PROVIDED ENTRIES Start Marker
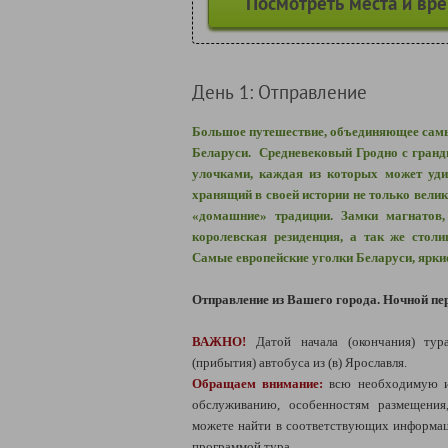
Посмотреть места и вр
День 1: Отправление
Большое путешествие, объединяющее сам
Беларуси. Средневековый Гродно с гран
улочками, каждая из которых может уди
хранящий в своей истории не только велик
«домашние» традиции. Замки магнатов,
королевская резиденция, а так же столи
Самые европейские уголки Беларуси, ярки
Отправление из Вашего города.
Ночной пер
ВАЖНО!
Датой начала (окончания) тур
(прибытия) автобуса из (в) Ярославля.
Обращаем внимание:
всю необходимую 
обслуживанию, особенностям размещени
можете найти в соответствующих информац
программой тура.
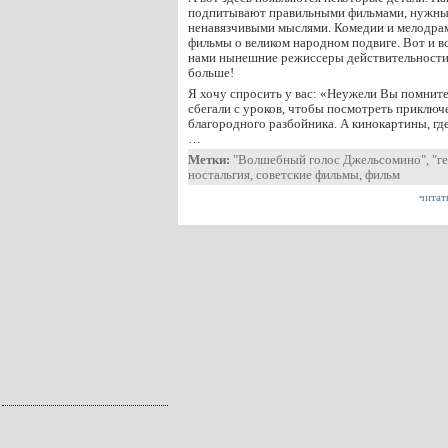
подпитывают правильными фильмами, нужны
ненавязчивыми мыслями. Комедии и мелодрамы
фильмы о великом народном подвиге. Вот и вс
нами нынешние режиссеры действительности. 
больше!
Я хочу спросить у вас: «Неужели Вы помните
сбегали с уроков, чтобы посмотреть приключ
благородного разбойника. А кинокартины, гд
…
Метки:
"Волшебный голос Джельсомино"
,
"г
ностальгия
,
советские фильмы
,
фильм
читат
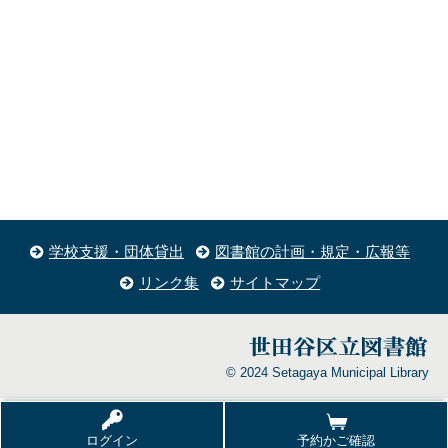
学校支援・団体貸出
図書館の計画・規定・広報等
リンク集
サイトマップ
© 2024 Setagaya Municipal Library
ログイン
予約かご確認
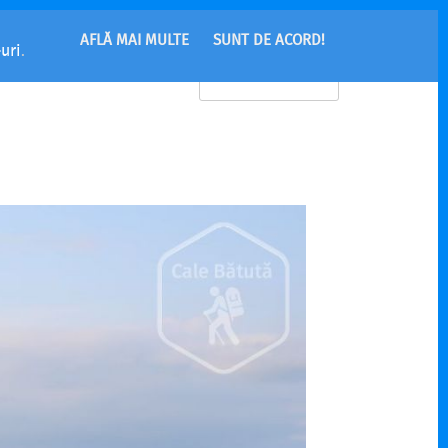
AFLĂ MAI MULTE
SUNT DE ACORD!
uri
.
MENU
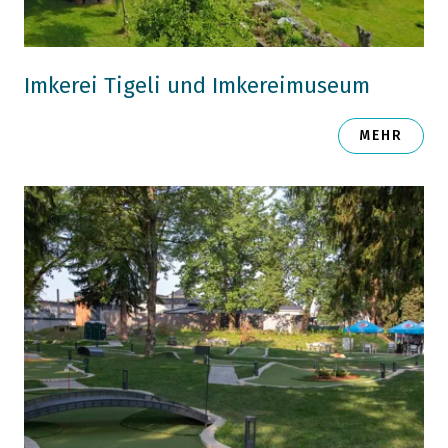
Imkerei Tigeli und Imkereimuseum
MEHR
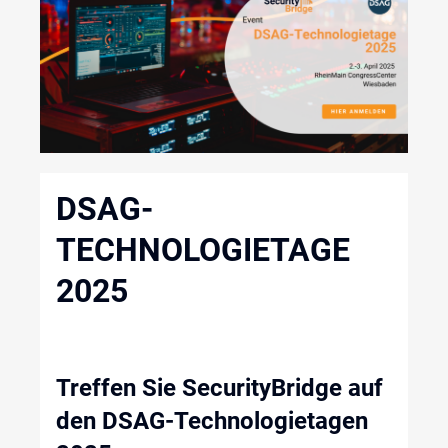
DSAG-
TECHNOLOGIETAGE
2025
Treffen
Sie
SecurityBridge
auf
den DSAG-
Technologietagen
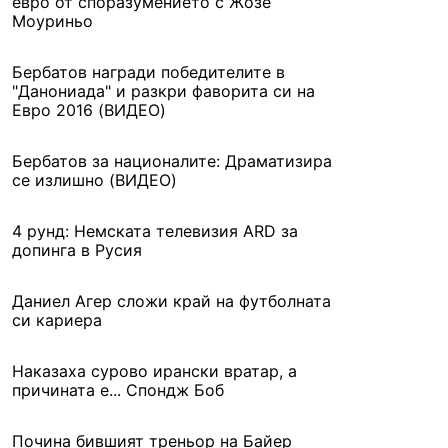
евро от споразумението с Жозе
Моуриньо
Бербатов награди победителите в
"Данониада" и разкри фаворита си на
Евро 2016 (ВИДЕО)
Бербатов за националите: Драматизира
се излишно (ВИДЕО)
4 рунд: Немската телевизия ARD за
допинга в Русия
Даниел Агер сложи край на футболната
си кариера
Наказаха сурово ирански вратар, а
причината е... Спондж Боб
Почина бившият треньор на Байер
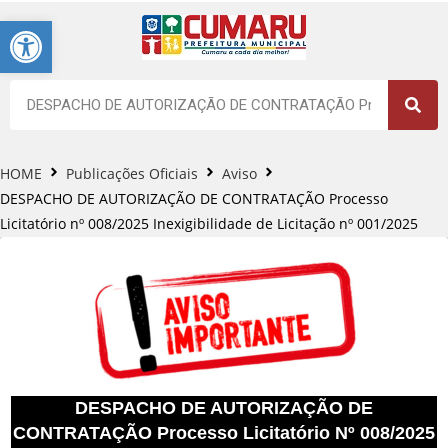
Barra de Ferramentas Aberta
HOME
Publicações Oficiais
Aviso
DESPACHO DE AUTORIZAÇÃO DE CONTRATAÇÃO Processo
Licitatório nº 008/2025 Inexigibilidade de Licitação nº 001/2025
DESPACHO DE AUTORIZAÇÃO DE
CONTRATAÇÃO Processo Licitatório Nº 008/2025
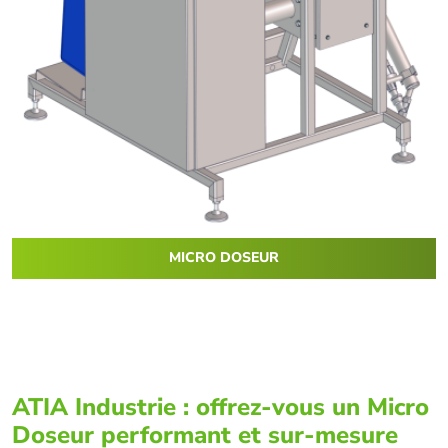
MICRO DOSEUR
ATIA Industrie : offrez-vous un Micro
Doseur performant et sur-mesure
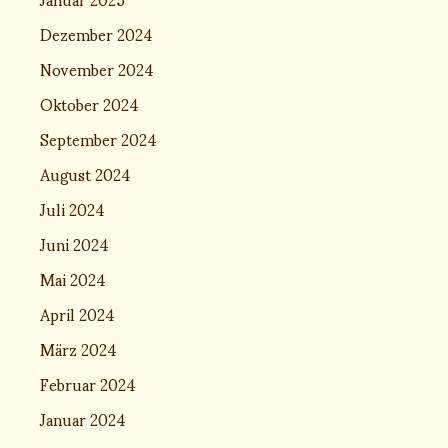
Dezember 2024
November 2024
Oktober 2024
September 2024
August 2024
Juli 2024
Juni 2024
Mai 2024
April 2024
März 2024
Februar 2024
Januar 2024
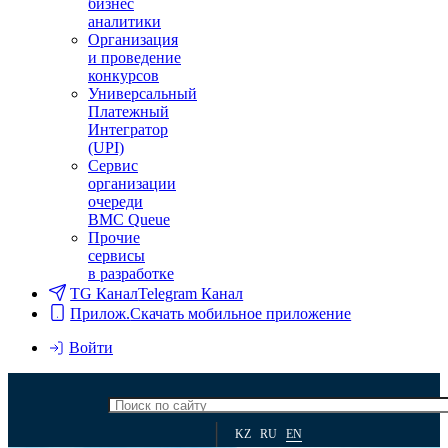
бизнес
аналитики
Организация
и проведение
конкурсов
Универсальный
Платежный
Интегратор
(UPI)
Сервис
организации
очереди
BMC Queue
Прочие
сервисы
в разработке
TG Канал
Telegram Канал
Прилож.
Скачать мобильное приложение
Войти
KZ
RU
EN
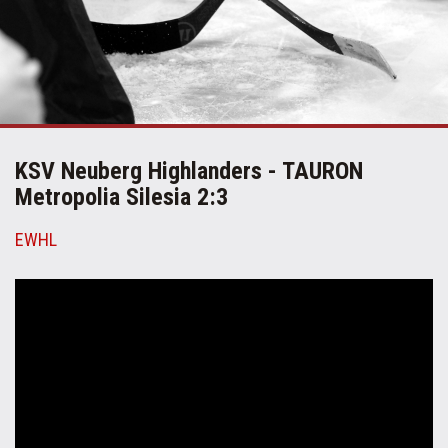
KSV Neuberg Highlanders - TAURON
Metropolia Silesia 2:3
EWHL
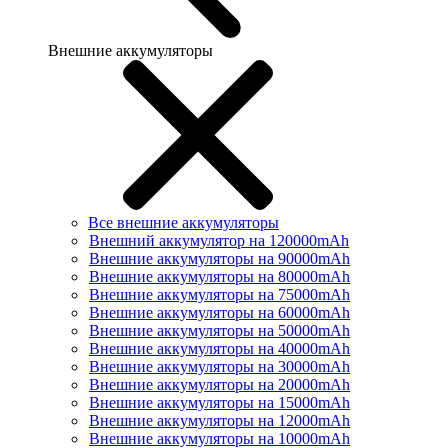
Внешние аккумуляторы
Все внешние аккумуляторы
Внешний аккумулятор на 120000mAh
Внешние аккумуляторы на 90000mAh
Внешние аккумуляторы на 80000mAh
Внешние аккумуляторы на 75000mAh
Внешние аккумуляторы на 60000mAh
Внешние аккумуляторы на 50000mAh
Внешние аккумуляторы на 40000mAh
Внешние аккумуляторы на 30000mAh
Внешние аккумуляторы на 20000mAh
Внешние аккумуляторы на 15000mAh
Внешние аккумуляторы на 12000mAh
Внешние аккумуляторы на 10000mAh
PROVIDED ENTRIES End Marker
PROVIDED ENTRIES Start Marker
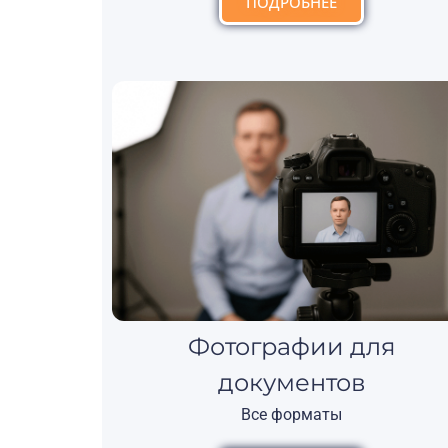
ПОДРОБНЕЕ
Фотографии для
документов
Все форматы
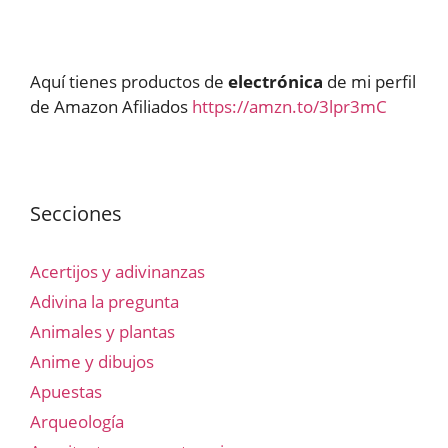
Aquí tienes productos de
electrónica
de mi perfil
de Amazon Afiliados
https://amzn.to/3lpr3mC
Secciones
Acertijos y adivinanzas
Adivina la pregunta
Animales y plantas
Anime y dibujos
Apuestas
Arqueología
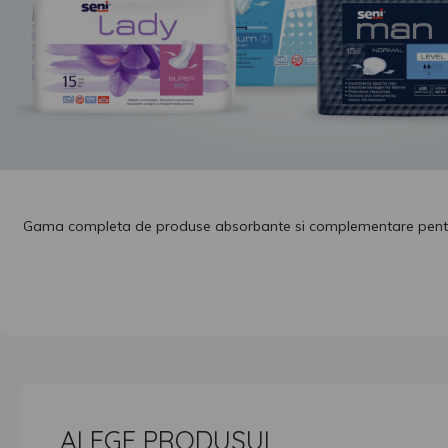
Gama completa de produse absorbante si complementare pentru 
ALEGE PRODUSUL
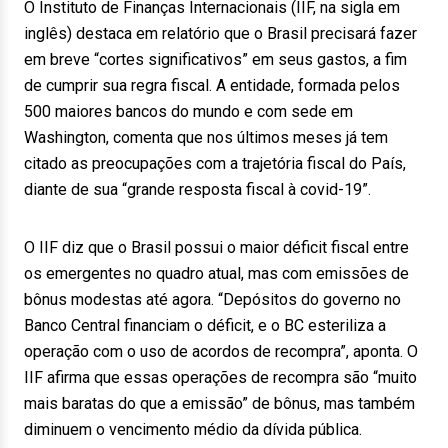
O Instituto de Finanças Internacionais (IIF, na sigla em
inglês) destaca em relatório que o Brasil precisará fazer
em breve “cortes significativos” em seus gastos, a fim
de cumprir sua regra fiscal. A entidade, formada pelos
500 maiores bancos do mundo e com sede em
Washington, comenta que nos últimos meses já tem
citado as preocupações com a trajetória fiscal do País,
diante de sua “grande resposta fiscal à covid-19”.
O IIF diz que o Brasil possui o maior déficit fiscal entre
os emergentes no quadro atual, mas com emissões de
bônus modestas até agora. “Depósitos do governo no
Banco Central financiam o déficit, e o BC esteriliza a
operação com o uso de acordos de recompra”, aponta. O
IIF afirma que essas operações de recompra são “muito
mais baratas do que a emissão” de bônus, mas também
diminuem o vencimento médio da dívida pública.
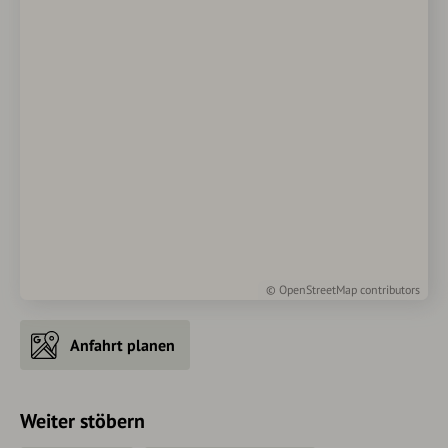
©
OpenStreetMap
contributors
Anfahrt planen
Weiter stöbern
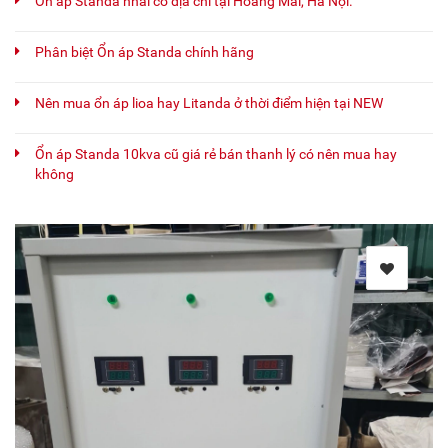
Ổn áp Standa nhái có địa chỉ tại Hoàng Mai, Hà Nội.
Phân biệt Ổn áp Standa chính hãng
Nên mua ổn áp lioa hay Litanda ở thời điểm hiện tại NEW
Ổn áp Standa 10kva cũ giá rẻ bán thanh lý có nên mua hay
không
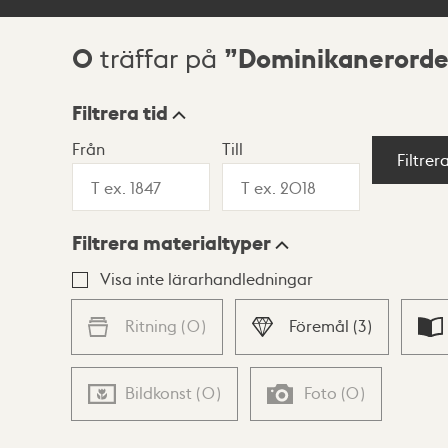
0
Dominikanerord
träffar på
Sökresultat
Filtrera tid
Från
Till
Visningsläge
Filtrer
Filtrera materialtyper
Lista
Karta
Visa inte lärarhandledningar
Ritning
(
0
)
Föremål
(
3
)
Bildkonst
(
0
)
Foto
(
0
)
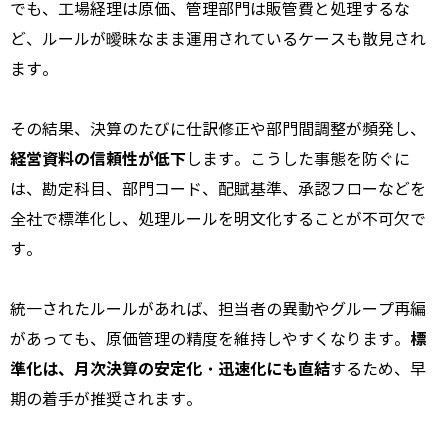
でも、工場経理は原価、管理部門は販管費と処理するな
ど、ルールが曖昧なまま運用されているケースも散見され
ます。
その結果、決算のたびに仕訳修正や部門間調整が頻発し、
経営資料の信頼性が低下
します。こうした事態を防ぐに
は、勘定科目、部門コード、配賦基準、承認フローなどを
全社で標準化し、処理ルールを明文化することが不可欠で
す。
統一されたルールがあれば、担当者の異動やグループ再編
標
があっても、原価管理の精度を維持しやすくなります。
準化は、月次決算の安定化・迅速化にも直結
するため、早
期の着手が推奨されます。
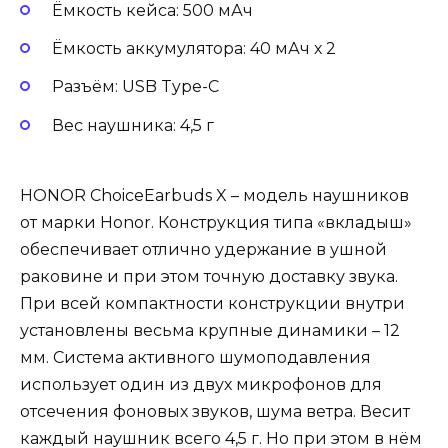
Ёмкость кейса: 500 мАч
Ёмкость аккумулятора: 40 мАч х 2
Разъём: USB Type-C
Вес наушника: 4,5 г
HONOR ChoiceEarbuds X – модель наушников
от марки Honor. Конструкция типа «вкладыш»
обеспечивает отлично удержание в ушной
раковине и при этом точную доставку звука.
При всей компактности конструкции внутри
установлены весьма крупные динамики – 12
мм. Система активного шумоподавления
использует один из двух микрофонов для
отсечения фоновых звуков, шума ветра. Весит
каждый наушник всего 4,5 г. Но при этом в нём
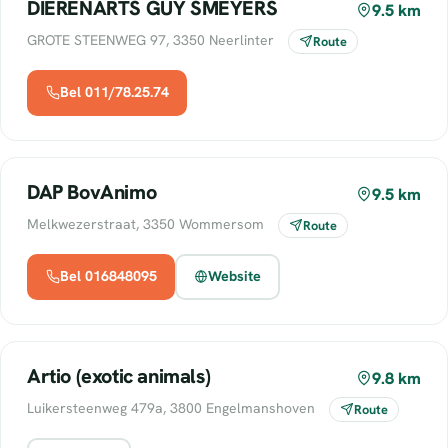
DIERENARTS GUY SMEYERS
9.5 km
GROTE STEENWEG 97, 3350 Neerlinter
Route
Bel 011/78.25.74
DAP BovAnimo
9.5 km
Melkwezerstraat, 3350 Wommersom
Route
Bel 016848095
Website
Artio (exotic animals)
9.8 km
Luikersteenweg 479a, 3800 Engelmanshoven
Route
PROVIDED ENTRIES End Marker
**PROMPT**
The lines that contain the word "bônus" are wanted; copy each of them from the records.

**YOUR RESPONSE**
bônus modestas até agora. “Depósitos do governo no
mais baratas do que a emissão” de bônus, mas também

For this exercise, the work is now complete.